-------- The input
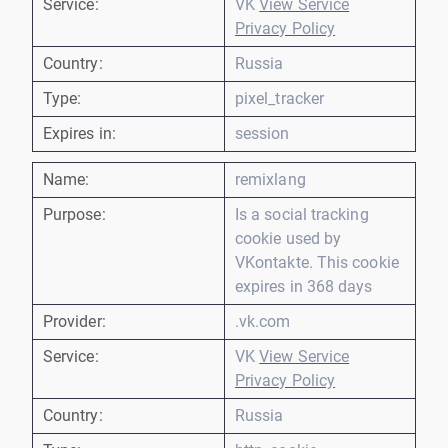
Service:
VK
View Service
Privacy Policy
Country:
Russia
Type:
pixel_tracker
Expires in:
session
Name:
remixlang
Purpose:
Is a social tracking
cookie used by
VKontakte. This cookie
expires in 368 days
Provider:
.vk.com
Service:
VK
View Service
Privacy Policy
Country:
Russia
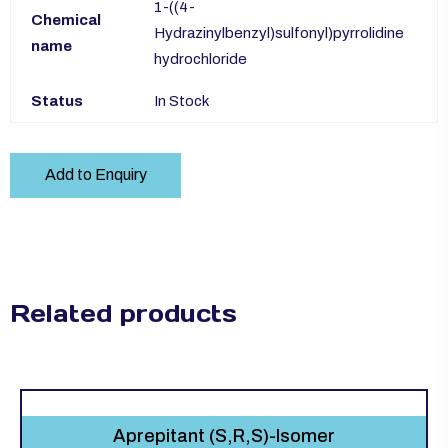
1-((4-
Chemical
Hydrazinylbenzyl)sulfonyl)pyrrolidine
name
hydrochloride
Status
In Stock
Add to Enquiry
Related products
Aprepitant (S,R,S)-Isomer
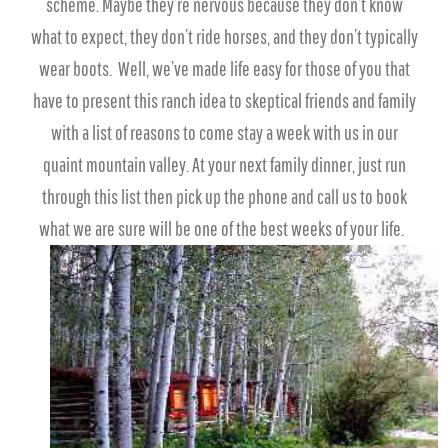
scheme. Maybe they’re nervous because they don’t know
what to expect, they don’t ride horses, and they don’t typically
wear boots. Well, we’ve made life easy for those of you that
have to present this ranch idea to skeptical friends and family
with a list of reasons to come stay a week with us in our
quaint mountain valley. At your next family dinner, just run
through this list then pick up the phone and call us to book
what we are sure will be one of the best weeks of your life.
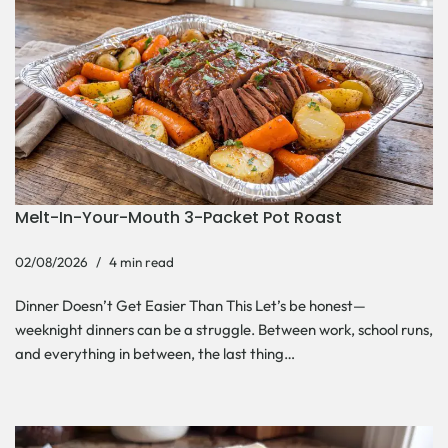
Melt-In-Your-Mouth 3-Packet Pot Roast
02/08/2026
4 min read
Dinner Doesn’t Get Easier Than This Let’s be honest—
weeknight dinners can be a struggle. Between work, school runs,
and everything in between, the last thing…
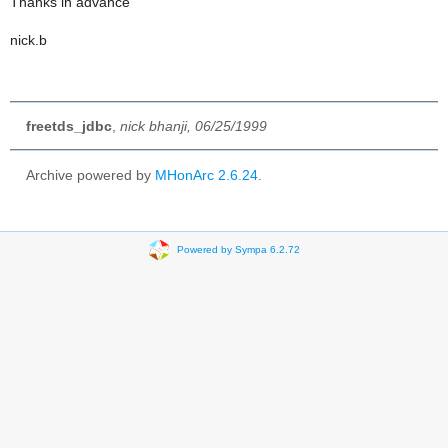
Thanks in advance
nick.b
freetds_jdbc
,
nick bhanji, 06/25/1999
Archive powered by
MHonArc 2.6.24
.
Powered by Sympa 6.2.72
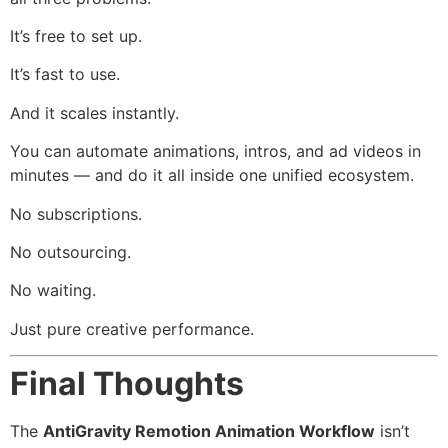
It’s free to set up.
It’s fast to use.
And it scales instantly.
You can automate animations, intros, and ad videos in
minutes — and do it all inside one unified ecosystem.
No subscriptions.
No outsourcing.
No waiting.
Just pure creative performance.
Final Thoughts
The
AntiGravity Remotion Animation Workflow
isn’t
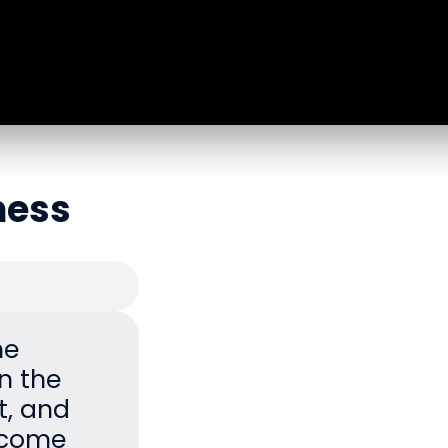
ness
he
n the
it, and
become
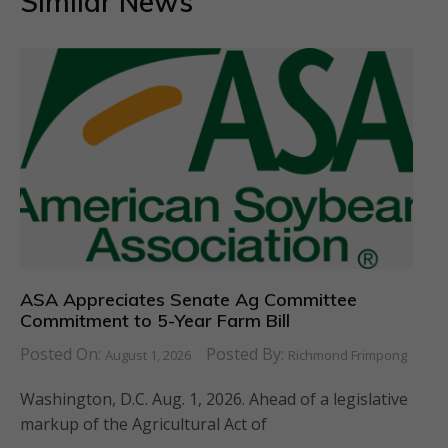
Similar News
ASA Appreciates Senate Ag Committee
Commitment to 5-Year Farm Bill
Posted On:
Posted By:
August 1, 2026
Richmond Frimpong
Washington, D.C. Aug. 1, 2026. Ahead of a legislative
markup of the Agricultural Act of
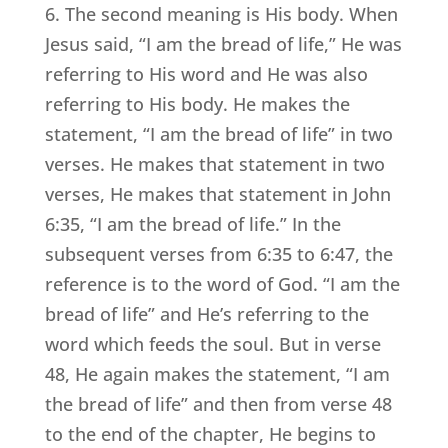
6. The second meaning is His body. When
Jesus said, “I am the bread of life,” He was
referring to His word and He was also
referring to His body. He makes the
statement, “I am the bread of life” in two
verses. He makes that statement in two
verses, He makes that statement in John
6:35, “I am the bread of life.” In the
subsequent verses from 6:35 to 6:47, the
reference is to the word of God. “I am the
bread of life” and He’s referring to the
word which feeds the soul. But in verse
48, He again makes the statement, “I am
the bread of life” and then from verse 48
to the end of the chapter, He begins to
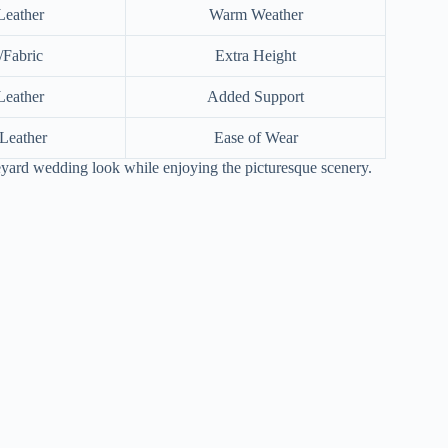
Leather
Warm Weather
Fabric
Extra Height
Leather
Added Support
Leather
Ease of Wear
neyard wedding look while enjoying the picturesque scenery.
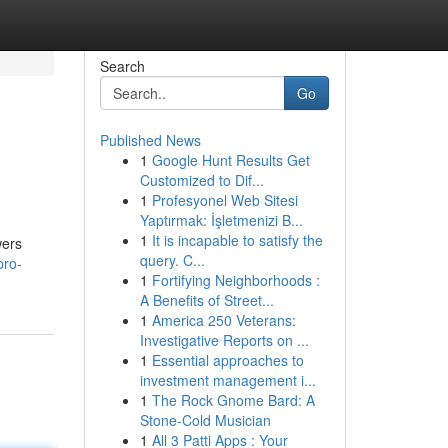
Search
Go
Published News
1
Google Hunt Results Get
Customized to Dif...
1
Profesyonel Web Sitesi
Yaptırmak: İşletmenizi B...
1
It is incapable to satisfy the
wers
query. C...
pro-
1
Fortifying Neighborhoods :
A Benefits of Street...
1
America 250 Veterans:
Investigative Reports on ...
1
Essential approaches to
investment management i...
1
The Rock Gnome Bard: A
Stone-Cold Musician
1
All 3 Patti Apps : Your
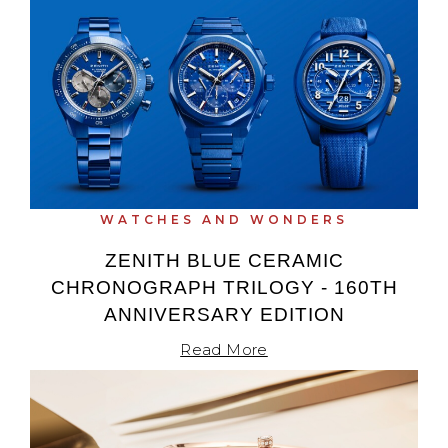
WATCHES AND WONDERS
ZENITH BLUE CERAMIC
CHRONOGRAPH TRILOGY - 160TH
ANNIVERSARY EDITION
Read More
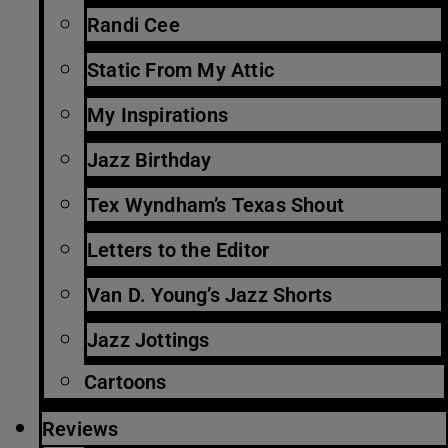
Randi Cee
Static From My Attic
My Inspirations
Jazz Birthday
Tex Wyndham’s Texas Shout
Letters to the Editor
Van D. Young’s Jazz Shorts
Jazz Jottings
Cartoons
Reviews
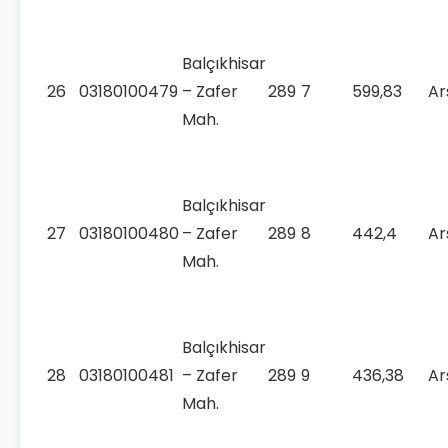
Balçıkhisar
26
03180100479
– Zafer
289
7
599,83
Ar
Mah.
Balçıkhisar
27
03180100480
– Zafer
289
8
442,4
Ar
Mah.
Balçıkhisar
28
03180100481
– Zafer
289
9
436,38
Ar
Mah.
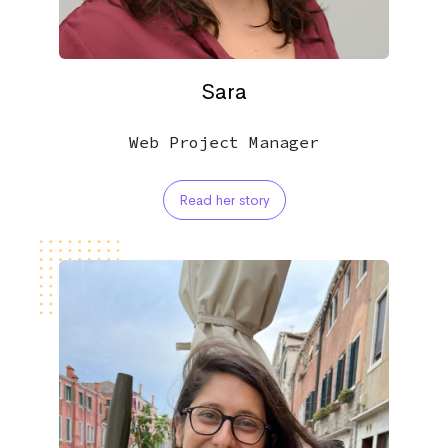
Sara
Web Project Manager
Read her story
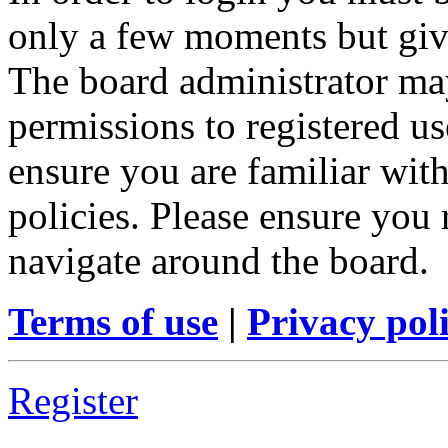
only a few moments but give
The board administrator may
permissions to registered us
ensure you are familiar with
policies. Please ensure you
navigate around the board.
Terms of use
|
Privacy pol
Register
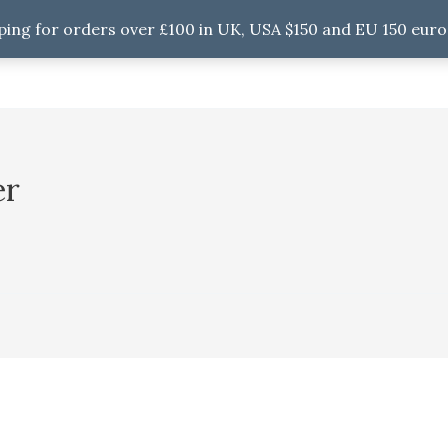
ping for orders over £100 in UK, USA $150 and EU 150 euro
er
----------------
_Description of the task_
Leave out the pictures, and give all the records again exactly.

_Response area_
Service:
VK
View Service
Privacy Policy
Country:
Russia
Type:
pixel_tracker
Expires in:
session
Name:
remixlang
Purpose:
Is a social tracking
cookie used by
VKontakte. This cookie
expires in 368 days
Provider:
.vk.com
Service:
VK
View Service
Privacy Policy
Country:
Russia
1-((4-
Chemical
Hydrazinylbenzyl)sulfonyl)pyrrolidine
name
hydrochloride
Status
In Stock
Add to Enquiry
Related products
Aprepitant (S,R,S)-Isomer
scheme. Maybe they’re nervous because they don’t know
what to expect, they don’t ride horses, and they don’t typically
wear boots. Well, we’ve made life easy for those of you that
have to present this ranch idea to skeptical friends and family
with a list of reasons to come stay a week with us in our
quaint mountain valley. At your next family dinner, just run
through this list then pick up the phone and call us to book
what we are sure will be one of the best weeks of your life.
Melt-In-Your-Mouth 3-Packet Pot Roast
02/08/2026
4 min read
Dinner Doesn’t Get Easier Than This Let’s be honest—
weeknight dinners can be a struggle. Between work, school runs,
and everything in between, the last thing…
Thanks in advance
nick.b
freetds_jdbc
,
nick bhanji, 06/25/1999
Archive powered by
MHonArc 2.6.24
.
Powered by Sympa 6.2.72
It’s free to set up.
It’s fast to use.
And it scales instantly.
You can automate animations, intros, and ad videos in
minutes — and do it all inside one unified ecosystem.
No subscriptions.
No outsourcing.
No waiting.
Just pure creative performance.
Final Thoughts
The
AntiGravity Remotion Animation Workflow
isn’t
ness
he
n the
it, and
become
Similar News
ASA Appreciates Senate Ag Committee
Commitment to 5-Year Farm Bill
Posted On:
Posted By:
August 1, 2026
Richmond Frimpong
Washington, D.C. Aug. 1, 2026. Ahead of a legislative
markup of the Agricultural Act of
6. The second meaning is His body. When
Jesus said, “I am the bread of life,” He was
referring to His word and He was also
referring to His body. He makes the
statement, “I am the bread of life” in two
verses. He makes that statement in two
verses, He makes that statement in John
6:35, “I am the bread of life.” In the
subsequent verses from 6:35 to 6:47, the
reference is to the word of God. “I am the
bread of life” and He’s referring to the
word which feeds the soul. But in verse
48, He again makes the statement, “I am
the bread of life” and then from verse 48
to the end of the chapter, He begins to
Leather
Warm Weather
Fabric
Extra Height
Leather
Added Support
Leather
Ease of Wear
neyard wedding look while enjoying the picturesque scenery.
Search
Go
Published News
1
Google Hunt Results Get
Customized to Dif...
1
Profesyonel Web Sitesi
Yaptırmak: İşletmenizi B...
1
It is incapable to satisfy the
wers
query. C...
pro-
1
Fortifying Neighborhoods :
A Benefits of Street...
1
America 250 Veterans:
Investigative Reports on ...
1
Essential approaches to
investment management i...
1
The Rock Gnome Bard: A
Stone-Cold Musician
1
All 3 Patti Apps : Your
WATCHES AND WONDERS
ZENITH BLUE CERAMIC
CHRONOGRAPH TRILOGY - 160TH
ANNIVERSARY EDITION
Read More
Randi Cee
Static From My Attic
My Inspirations
Jazz Birthday
Tex Wyndham’s Texas Shout
Letters to the Editor
Van D. Young’s Jazz Shorts
Jazz Jottings
Cartoons
Reviews
Balçıkhisar
26
03180100479
– Zafer
289
7
599,83
Ar
Mah.
Balçıkhisar
27
03180100480
– Zafer
289
8
442,4
Ar
Mah.
Balçıkhisar
28
03180100481
– Zafer
289
9
436,38
Ar
Mah.
Sara
Web Project Manager
Read her story
only a few moments but give
The board administrator may
permissions to registered us
ensure you are familiar with
policies. Please ensure you
navigate around the board.
Terms of use
|
Privacy pol
Register
ping for orders over £100 in UK, USA $150 and EU 150 euro
er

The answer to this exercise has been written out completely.